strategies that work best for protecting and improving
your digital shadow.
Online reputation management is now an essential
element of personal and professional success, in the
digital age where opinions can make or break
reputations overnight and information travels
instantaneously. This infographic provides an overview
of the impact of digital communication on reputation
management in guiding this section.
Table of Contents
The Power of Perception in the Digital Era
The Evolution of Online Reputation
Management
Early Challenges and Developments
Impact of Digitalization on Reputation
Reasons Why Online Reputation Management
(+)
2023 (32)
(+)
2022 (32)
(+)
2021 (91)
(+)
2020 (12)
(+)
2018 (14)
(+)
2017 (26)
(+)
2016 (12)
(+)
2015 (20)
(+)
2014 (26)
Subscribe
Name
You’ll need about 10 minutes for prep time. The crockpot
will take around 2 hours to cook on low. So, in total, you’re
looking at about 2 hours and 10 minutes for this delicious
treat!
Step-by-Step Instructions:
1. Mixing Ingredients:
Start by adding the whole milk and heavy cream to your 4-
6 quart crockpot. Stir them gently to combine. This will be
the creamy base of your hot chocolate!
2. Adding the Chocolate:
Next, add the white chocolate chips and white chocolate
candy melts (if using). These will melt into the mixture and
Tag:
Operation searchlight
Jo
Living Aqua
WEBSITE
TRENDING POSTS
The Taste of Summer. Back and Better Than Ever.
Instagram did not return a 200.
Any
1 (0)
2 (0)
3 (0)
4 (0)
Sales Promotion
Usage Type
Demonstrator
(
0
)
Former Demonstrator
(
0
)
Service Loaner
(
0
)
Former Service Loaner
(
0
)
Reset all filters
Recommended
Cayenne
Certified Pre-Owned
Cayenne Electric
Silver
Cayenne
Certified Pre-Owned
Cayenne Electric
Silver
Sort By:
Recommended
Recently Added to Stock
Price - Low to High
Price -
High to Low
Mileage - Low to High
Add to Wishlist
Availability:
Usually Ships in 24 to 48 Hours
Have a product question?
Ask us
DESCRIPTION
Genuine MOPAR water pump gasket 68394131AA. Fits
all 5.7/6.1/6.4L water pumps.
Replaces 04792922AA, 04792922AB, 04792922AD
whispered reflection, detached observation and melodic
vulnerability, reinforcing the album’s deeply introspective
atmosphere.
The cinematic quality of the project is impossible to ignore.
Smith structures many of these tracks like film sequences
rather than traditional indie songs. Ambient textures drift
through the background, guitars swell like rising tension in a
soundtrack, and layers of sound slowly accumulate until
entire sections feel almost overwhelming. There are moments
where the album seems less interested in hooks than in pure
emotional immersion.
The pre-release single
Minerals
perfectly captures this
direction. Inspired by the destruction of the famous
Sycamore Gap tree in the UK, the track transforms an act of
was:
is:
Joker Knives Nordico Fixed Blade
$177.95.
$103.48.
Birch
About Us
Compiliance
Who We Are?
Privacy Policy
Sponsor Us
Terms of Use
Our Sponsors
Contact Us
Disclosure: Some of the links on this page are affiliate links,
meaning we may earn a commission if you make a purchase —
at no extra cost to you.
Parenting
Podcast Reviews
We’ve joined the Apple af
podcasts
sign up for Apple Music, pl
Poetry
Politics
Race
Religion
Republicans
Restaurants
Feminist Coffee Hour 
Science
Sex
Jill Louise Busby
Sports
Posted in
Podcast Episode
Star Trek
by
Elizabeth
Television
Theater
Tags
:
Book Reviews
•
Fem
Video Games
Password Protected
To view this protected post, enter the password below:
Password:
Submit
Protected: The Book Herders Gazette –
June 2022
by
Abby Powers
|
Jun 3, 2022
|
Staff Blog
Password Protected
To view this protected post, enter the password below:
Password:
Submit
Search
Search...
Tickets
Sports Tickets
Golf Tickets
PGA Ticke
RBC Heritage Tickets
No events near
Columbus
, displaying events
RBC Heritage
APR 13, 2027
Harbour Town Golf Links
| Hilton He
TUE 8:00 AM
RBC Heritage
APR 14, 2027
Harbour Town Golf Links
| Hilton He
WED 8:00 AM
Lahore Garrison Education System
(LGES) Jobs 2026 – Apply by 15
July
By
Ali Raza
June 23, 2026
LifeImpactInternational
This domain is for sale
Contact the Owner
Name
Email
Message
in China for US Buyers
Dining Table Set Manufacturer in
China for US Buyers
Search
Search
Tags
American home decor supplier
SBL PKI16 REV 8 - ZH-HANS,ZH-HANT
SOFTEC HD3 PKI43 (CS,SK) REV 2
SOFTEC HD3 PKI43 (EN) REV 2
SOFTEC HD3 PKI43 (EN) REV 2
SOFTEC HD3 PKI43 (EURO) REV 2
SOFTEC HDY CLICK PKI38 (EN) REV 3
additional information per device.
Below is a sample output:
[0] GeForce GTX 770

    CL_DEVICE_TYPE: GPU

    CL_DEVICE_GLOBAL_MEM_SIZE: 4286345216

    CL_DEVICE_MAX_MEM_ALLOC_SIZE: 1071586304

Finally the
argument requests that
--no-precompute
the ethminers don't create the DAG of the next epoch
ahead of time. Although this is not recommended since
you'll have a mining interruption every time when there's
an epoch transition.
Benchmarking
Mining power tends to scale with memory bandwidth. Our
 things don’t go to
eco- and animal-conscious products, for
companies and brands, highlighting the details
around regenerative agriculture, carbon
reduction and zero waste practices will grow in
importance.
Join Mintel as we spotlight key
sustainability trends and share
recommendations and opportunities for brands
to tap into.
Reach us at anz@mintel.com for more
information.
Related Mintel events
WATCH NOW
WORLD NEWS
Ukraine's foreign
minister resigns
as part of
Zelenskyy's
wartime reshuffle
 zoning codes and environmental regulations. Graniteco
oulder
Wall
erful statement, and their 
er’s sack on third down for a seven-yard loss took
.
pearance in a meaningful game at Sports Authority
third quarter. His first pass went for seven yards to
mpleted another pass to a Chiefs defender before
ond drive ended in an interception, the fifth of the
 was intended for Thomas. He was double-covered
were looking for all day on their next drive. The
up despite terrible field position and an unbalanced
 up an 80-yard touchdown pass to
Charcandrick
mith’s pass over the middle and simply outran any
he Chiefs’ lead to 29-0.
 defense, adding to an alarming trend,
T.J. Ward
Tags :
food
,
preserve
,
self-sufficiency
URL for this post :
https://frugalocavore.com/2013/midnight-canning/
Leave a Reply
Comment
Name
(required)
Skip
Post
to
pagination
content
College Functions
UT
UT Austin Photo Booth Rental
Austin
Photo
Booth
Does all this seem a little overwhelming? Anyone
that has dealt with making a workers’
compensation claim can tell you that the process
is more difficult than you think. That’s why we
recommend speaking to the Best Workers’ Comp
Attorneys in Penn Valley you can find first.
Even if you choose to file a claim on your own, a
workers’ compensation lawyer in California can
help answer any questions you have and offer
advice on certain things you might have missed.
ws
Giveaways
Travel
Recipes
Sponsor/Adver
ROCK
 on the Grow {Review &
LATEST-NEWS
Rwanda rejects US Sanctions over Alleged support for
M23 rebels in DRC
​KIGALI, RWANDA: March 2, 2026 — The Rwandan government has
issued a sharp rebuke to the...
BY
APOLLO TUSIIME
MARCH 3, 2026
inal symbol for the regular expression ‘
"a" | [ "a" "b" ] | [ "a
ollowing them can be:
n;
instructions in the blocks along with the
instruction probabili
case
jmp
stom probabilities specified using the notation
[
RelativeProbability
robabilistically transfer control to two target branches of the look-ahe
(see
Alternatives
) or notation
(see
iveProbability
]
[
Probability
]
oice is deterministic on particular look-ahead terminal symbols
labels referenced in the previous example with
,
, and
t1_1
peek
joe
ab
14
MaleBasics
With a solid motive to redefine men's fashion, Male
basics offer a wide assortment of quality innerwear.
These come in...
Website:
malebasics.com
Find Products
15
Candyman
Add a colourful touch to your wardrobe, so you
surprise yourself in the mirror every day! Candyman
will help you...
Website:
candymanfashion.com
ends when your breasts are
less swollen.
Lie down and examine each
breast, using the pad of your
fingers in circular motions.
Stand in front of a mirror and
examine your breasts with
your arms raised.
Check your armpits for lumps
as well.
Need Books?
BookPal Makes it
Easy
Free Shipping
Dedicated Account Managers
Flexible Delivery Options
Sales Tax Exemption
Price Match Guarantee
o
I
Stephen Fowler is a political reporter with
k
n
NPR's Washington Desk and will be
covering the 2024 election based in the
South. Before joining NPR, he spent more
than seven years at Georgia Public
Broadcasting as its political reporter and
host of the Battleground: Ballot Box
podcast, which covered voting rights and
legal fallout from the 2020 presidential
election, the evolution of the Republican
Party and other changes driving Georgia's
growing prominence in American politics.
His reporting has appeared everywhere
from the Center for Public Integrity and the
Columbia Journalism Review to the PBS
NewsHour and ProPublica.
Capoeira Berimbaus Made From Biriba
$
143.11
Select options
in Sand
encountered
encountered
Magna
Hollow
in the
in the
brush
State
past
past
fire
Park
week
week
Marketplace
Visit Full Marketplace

◇ ◇ ◇ ◇

• **Work instruction**:
Write out, exactly and with nothing else, the lines of the listing above from its first line through the line with "digital age where opinions can make or break".

• **Written answer**:
strategies that work best for protecting and improving
your digital shadow.
Online reputation management is now an essential
element of personal and professional success, in the
digital age where opinions can make or break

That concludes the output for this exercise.